Do you remember those stories your parents read to you as a kid?
For me, the best ones involve the heroes going to uncharted places. Deserted islands, abandoned houses, the girls' restroom... but the one setting that always fascinated me was outer space. With our planet's immediate vicinity spelling certain death, it amazes me that people even try to venture out in search of things that may or may not want to kill us.
The stories I didn't like on the other hand, were those that involved rhyme. While the author might think himself clever by using strange words to tell a story, they only confused me since I would have to ask my parents to pull out a dictionary. That, and the characters all felt like they paid a visit to Dr. Seuss.
This doesn't mean that I wouldn't give Milkmaid of the Milky Way
Created by Mattis Folkestad, an indie developer from Norway, and published by machineboy, this point-and-click adventure game gives the feeling of playing in a children's story book without the "book" part.

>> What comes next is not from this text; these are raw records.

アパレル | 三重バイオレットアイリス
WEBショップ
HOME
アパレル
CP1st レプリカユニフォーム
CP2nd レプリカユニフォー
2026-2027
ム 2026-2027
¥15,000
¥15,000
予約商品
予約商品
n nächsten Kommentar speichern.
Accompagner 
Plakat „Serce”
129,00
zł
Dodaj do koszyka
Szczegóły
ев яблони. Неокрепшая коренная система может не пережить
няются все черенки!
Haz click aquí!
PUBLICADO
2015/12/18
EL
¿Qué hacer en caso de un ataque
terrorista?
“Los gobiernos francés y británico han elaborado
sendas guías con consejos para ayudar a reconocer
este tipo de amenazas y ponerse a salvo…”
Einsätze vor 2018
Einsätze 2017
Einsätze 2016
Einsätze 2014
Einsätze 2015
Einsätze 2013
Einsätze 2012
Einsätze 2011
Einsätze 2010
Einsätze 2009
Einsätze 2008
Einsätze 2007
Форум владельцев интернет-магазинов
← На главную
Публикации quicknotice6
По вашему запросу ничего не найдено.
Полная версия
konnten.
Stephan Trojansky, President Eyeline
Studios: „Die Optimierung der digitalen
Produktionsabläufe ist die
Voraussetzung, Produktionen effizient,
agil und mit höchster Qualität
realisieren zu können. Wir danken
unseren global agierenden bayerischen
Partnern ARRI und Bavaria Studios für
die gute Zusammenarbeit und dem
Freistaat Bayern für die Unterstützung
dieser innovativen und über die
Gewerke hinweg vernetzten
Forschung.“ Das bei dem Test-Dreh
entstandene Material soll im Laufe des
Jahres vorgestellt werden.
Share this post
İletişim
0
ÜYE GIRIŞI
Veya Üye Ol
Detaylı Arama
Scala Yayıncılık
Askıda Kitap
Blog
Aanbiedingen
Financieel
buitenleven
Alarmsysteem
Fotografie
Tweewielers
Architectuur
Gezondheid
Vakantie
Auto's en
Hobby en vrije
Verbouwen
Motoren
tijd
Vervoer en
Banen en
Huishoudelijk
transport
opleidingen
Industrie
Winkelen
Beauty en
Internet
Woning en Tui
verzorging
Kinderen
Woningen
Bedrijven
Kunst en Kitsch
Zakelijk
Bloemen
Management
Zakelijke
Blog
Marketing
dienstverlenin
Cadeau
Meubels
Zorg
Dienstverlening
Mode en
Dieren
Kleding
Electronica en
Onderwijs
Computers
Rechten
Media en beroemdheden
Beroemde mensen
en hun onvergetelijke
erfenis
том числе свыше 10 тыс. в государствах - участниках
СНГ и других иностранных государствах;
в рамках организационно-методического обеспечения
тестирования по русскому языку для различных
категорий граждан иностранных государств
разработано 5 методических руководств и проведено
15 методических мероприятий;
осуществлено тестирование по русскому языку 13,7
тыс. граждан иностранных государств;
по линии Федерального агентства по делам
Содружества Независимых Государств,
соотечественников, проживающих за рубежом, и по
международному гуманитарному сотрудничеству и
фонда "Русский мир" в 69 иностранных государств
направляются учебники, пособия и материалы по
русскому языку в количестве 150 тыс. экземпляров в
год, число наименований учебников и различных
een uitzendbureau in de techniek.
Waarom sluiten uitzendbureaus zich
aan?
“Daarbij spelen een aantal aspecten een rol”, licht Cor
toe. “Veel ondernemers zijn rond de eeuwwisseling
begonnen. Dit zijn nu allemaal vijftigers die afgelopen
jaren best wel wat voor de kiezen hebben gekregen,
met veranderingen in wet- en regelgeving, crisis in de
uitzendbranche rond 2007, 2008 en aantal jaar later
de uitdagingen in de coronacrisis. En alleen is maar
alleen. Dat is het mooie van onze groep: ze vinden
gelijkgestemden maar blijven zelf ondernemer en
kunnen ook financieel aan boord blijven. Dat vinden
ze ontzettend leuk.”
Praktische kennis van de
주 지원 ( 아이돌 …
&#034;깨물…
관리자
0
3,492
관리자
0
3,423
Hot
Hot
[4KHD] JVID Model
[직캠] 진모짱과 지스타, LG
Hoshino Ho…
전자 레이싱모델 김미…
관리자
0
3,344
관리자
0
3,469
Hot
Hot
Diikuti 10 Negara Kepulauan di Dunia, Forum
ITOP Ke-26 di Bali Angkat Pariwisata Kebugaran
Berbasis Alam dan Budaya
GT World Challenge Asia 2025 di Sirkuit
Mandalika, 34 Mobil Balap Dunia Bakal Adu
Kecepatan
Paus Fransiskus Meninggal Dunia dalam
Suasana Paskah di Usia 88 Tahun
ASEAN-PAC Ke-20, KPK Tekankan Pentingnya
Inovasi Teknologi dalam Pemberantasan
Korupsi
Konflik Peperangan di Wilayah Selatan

Told completely in rhyme, players take control of Ruth, a milkmaid living on a farm set in 1920s Norway. While milking the teats of friendly bovines serves its purpose and is a lucrative business, Ruth wonders if this is the path she is destined to take.
But who would have thought it? There is moo-re to life than just cows!
Possibly mistaken for one of her milk-producing pals, Ruth gets abducted by an alien spaceship and must find her way back home before her captors ready the probes. Along the way, she finds more about herself and sees that she is more out-of-this-world than your average milkmaid.
This isn't as violent a game as I'm making it sound; Milkmaid of the Milky Way features
hand-painted backgrounds and pixel art which is prevalent in a lot of indie
games nowadays. It also isn't that hard, as one of its main features is that it
focuses on the pacing of the game rather than getting you stuck on a puzzle
like some kind of moo-ron.
Milkmaid of the Milky Way was recently released on the PC, Mac, iPhone, and iPad last January 5. Though the game seems short from the get-go (Folkestad estimates around a 2-5 hour playthrough), the story that seeks to be told is a wonderful cause to check it out.